Katholischer Bischof schützt den zweitgrößten Fluss Brasiliens vorerst vor dem Ausbau – durch einen Hungerstreik

BERLIN taz ■ Der Hungerstreik ist vorbei, die Kontroverse bleibt: Elf Tage lang hat Bischof Luiz Flávio Cappio hungernd protestiert. Er will verhindern, dass der zweitgrößte Fluss Brasiliens, der São Francisco, durch ein 720 Kilometer langes Kanalsystem umgeleitet wird. Am Donnerstag hat der brasilianische Präsident Luiz Inácio Lula da Silva immerhin zugesagt, erneut über das Projekt zu diskutieren.

Als Einlenken wollte der 59-jährige Franziskaner das nicht verstanden wissen: „Wir hören nicht auf, wir fangen erst an“, versicherte er vorgestern in Cabrobó, einer Kleinstadt mitten im Nordosten des Landes. Sobald die Regierung ihr Wort breche, nehme er den Hungerstreik wieder auf. Auch Lulas Gesandter Jaques Wagner sah in der Sache selbst wenig Annäherung.

Die Regierung will das Wasser des 2.700 Kilometern langen Flusses nutzen, um trockenere Landstriche in vier Bundesstaaten zu bewässern. Je nach Jahreszeit soll dem São Francisco bis zu fünf Prozent Wasser entzogen werden. Von dem Projekt, dessen Kosten die Regierung auf umgerechnet 1,4 Milliarden Euro veranschlagt hat, sollen angeblich 12 Millionen Menschen profitieren. Doch das will nicht einmal die Weltbank glauben – eine Kofinanzierung hat sie abgelehnt.

Die Umleitung sei ökologisch, sozial und ökonomisch unsinnig, argumentieren die Kritiker. Zunächst einmal müsse der chronisch verschmutzte São Francisco „wiederbelebt“ werden – beispielsweise durch Maßnahmen zur Erosionskontrolle, Wiederaufforstung an den Ufern und in den Quellgebieten, Abwasseranlagen und Umwelterziehung. Zudem herrsche auch im Nordosten keine absolute Wasserknappheit, sondern vor allem ein Verteilungsproblem.

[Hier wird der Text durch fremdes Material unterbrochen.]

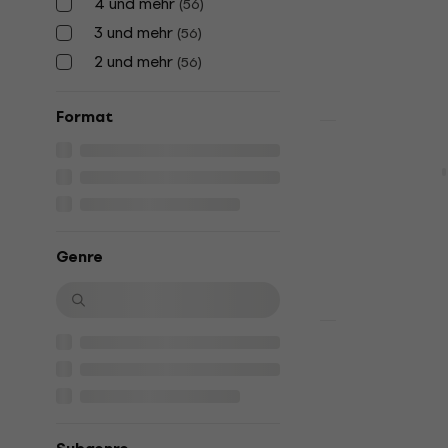
4 und mehr
(
56
)
23,40 €
Auf Lager
3 und mehr
(
56
)
2 und mehr
(
56
)
Format
HAPPY HOUR
Yello - One
Schallplatte
5
/5
25,70 €
28,4
Genre
Auf Lager
Gene Ammons
Schallplatte
5
/5
47,10 €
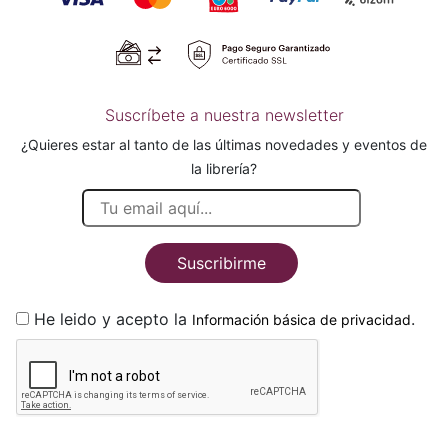
Suscríbete a nuestra newsletter
¿Quieres estar al tanto de las últimas novedades y eventos de
la librería?
Suscribirme
He leido y acepto la
.
Información básica de privacidad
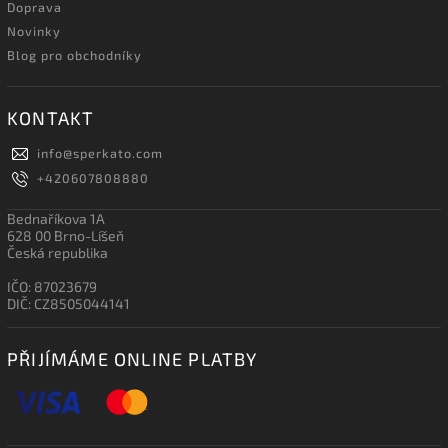
Doprava
Novinky
Blog pro obchodníky
KONTAKT
info
@
sperkato.com
+420607808880
Bednaříkova 1A
628 00 Brno-Líšeň
Česká republika
IČO: 87023679
DIČ: CZ8505044141
PŘIJÍMÁME ONLINE PLATBY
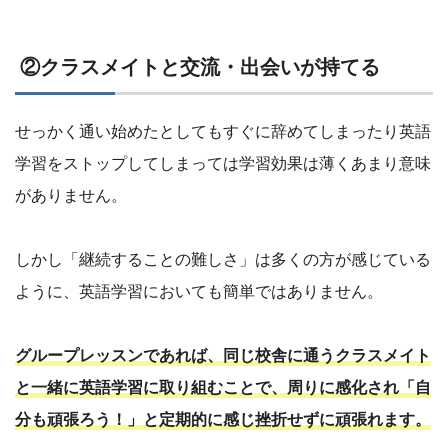
②クラスメイトと交流・出会いが持てる
せっかく通い始めたとしてもすぐに辞めてしまったり英語
学習をストップしてしまっては学習効果は薄くあまり意味
がありません。
しかし「継続することの難しさ」は多くの方が感じている
ように、英語学習においても簡単ではありません。
グループレッスンであれば、同じ校舎に通うクラスメイト
と一緒に英語学習に取り組むことで、周りに感化され「自
分も頑張ろう！」と定期的に感じ挫折せずに頑張れます。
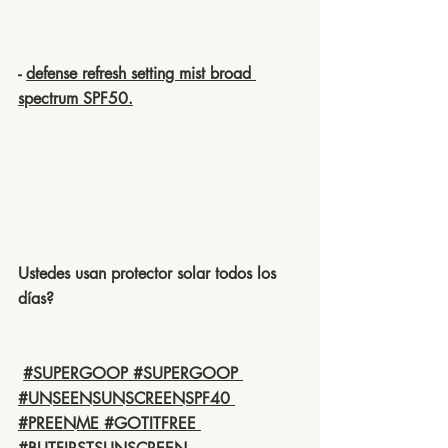
- 
defense refresh setting mist broad 
spectrum SPF50.
Ustedes usan protector solar todos los 
días?
#SUPERGOOP
#SUPERGOOP
#UNSEENSUNSCREENSPF40
#PREENME
#GOTITFREE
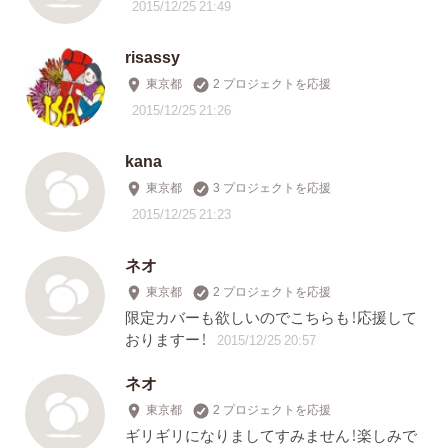
2015/12/25 21:49
risassy
東京都
2 プロジェクトを応援
2015/12/25 21:26
kana
東京都
3 プロジェクトを応援
2015/12/25 21:23
ネオ
東京都
2 プロジェクトを応援
限定カバーも欲しいのでこちらも！応援して
おりますー！
2015/12/25 20:57
ネオ
東京都
2 プロジェクトを応援
ギリギリになりましてすみません！楽しみで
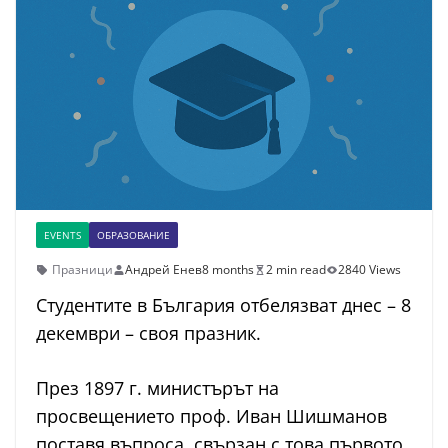
EVENTS
ОБРАЗОВАНИЕ
Празници
Андрей Енев
8 months
2 min read
2840 Views
Студентите в България отбелязват днес – 8
декември – своя празник.
През 1897 г. министърът на
просвещението проф. Иван Шишманов
поставя въпроса, свързан с това първото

„Schon jetzt leben 500 Meter vom Fluss entfernt Menschen ohne Wasser“, sagt Bischof Cappio, der sich seit 12 Jahren für den Fluss und seine Anwohner einsetzt. Es gehe vielmehr um den Beginn eines „Wassergeschäfts“ im großen Stil. Profitieren würden die großen Bauunternehmer, das Agrobusiness, die Bewässerungsfirmen oder die Krabbenzüchter – die so genannte Trockenheitsindustrie.

Lula habe sich im Hinblick auf die kommende Wahl mit den Eliten der betroffenen Bundesstaaten verbündet, analysiert auch der grüne Abgeordnete und Exgenosse des Staatschefs Fernando Gabeira. Und der Wasserexperte João Abner beklagt: „Der Diskussionsprozess in der Region war eine Farce, ein abgekartetes, bürokratisches Spiel.“ Durch die teuren Bauarbeiten, so ist sich Abner sicher, würden sich die Wasserpreise verfünffachen.

Durch den Hungerstreik von Bischof Cappio hat die Debatte nun vor dem Beginn der Bauarbeiten die nationale Ebene erreicht. Die katholische Bischofskonferenz fordert einen Aufschub des Vorhabens, die Landlosenbewegung eine Volksabstimmung. Auch die liberale Tageszeitung Folha de São Paulo warnt vor einem „unvollendeten oder wirkungslosen Pharaonenprojekt“ mit Schäden in Milliardenhöhe. Vorgestern bremste dann die Justiz: Die erste Genehmigung der nationalen Umweltbehörde sei wegen Formfehlern hinfällig, urteilte eine Bundesrichterin in Salvador da Bahia.